• _Assignment_:
Identify all lines in the data containing the string "محصولات". Copy them out.

• _Source records_:
>>>>>

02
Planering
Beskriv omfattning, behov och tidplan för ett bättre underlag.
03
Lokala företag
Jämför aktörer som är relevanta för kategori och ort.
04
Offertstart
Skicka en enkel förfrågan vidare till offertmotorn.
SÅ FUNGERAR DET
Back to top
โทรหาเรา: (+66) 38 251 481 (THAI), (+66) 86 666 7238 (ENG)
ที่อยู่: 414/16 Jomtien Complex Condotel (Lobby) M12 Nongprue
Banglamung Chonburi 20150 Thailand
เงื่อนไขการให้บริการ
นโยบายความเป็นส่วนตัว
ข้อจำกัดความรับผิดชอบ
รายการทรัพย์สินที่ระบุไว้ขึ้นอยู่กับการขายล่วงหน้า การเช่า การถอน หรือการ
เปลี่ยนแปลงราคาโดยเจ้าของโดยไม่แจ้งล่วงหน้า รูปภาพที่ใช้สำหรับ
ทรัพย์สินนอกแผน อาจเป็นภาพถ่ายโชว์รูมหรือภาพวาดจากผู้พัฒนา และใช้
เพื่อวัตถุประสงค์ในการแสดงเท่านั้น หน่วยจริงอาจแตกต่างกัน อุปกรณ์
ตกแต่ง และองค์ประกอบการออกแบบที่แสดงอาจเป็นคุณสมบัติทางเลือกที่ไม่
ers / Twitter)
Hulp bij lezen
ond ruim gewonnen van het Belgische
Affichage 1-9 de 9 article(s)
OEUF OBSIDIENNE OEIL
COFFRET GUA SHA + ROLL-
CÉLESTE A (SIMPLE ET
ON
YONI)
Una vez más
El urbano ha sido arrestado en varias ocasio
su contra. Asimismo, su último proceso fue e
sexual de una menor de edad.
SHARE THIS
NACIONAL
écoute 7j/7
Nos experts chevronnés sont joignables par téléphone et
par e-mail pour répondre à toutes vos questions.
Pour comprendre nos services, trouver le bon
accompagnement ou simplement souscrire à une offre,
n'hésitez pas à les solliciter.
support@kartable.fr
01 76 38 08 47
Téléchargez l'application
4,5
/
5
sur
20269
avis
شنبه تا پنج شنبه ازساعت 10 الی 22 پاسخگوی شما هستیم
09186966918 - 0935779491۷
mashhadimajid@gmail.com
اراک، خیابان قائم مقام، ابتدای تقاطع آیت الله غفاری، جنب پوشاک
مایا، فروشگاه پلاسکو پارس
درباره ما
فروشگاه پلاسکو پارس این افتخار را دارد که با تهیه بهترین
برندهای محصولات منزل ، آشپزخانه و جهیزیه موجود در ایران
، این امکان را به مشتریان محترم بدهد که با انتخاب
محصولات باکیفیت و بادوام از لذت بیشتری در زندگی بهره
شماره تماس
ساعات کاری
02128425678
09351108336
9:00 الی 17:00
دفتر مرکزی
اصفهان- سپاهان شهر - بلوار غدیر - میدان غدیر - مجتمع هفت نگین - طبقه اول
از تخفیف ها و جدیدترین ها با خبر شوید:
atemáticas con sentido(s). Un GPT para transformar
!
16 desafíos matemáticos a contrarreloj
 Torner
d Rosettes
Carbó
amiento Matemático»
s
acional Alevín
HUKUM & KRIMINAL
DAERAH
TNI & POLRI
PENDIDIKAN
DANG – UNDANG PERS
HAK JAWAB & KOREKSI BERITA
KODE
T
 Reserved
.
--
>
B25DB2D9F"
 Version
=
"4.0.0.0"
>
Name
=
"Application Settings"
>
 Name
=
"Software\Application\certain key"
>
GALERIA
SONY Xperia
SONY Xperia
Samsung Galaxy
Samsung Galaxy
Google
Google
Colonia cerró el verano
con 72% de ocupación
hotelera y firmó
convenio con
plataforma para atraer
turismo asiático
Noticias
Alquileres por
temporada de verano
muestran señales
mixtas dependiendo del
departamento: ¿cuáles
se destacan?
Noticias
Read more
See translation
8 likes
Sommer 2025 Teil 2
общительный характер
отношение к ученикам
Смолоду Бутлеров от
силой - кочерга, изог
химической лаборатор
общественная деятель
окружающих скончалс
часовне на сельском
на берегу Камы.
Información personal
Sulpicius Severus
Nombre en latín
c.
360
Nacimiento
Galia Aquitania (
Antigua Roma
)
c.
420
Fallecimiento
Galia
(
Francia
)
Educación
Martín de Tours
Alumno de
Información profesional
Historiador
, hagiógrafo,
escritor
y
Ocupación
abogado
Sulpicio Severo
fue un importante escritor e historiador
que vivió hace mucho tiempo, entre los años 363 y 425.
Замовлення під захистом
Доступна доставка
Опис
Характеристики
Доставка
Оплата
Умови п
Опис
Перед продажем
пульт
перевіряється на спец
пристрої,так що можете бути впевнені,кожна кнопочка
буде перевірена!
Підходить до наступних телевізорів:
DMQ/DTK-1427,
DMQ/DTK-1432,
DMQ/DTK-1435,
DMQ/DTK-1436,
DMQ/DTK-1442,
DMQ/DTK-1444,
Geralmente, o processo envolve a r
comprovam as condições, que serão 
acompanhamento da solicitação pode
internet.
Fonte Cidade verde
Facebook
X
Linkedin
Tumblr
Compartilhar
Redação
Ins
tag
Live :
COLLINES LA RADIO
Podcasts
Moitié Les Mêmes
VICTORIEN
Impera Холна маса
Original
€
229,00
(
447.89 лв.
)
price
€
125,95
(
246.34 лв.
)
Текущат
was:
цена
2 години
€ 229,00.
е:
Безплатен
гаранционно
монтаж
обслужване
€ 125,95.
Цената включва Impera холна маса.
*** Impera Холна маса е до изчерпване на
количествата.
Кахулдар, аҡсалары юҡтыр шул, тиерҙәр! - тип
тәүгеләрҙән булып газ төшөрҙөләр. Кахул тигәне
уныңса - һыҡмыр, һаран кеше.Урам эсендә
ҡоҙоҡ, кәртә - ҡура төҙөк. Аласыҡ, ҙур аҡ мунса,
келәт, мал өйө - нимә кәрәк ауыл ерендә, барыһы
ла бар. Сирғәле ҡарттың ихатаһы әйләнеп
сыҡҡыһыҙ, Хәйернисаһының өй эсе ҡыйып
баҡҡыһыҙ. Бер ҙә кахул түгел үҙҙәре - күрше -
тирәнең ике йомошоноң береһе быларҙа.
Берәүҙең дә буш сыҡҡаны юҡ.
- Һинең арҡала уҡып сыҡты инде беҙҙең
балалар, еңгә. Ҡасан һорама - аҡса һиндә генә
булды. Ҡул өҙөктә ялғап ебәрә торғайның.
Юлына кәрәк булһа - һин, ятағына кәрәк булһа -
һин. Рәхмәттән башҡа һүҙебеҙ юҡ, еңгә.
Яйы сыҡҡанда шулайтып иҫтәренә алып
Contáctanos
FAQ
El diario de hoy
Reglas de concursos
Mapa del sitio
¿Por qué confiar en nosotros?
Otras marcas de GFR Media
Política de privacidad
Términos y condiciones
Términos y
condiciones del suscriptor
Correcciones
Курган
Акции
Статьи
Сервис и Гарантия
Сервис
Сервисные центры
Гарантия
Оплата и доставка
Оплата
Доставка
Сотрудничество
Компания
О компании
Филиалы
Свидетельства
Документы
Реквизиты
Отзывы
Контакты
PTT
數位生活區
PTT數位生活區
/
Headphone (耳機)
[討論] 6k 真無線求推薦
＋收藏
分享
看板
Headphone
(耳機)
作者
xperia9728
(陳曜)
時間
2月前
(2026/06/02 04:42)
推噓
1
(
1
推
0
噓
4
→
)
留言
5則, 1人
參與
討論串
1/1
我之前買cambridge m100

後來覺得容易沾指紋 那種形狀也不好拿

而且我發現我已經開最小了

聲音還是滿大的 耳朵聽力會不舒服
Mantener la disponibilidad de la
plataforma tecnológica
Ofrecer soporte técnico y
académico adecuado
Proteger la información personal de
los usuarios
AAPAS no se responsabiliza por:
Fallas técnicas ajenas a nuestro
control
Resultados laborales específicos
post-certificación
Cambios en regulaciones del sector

<<<<<

• _Response to this exercise_:
برندهای محصولات منزل ، آشپزخانه و جهیزیه موجود در ایران
محصولات باکیفیت و بادوام از لذت بیشتری در زندگی بهره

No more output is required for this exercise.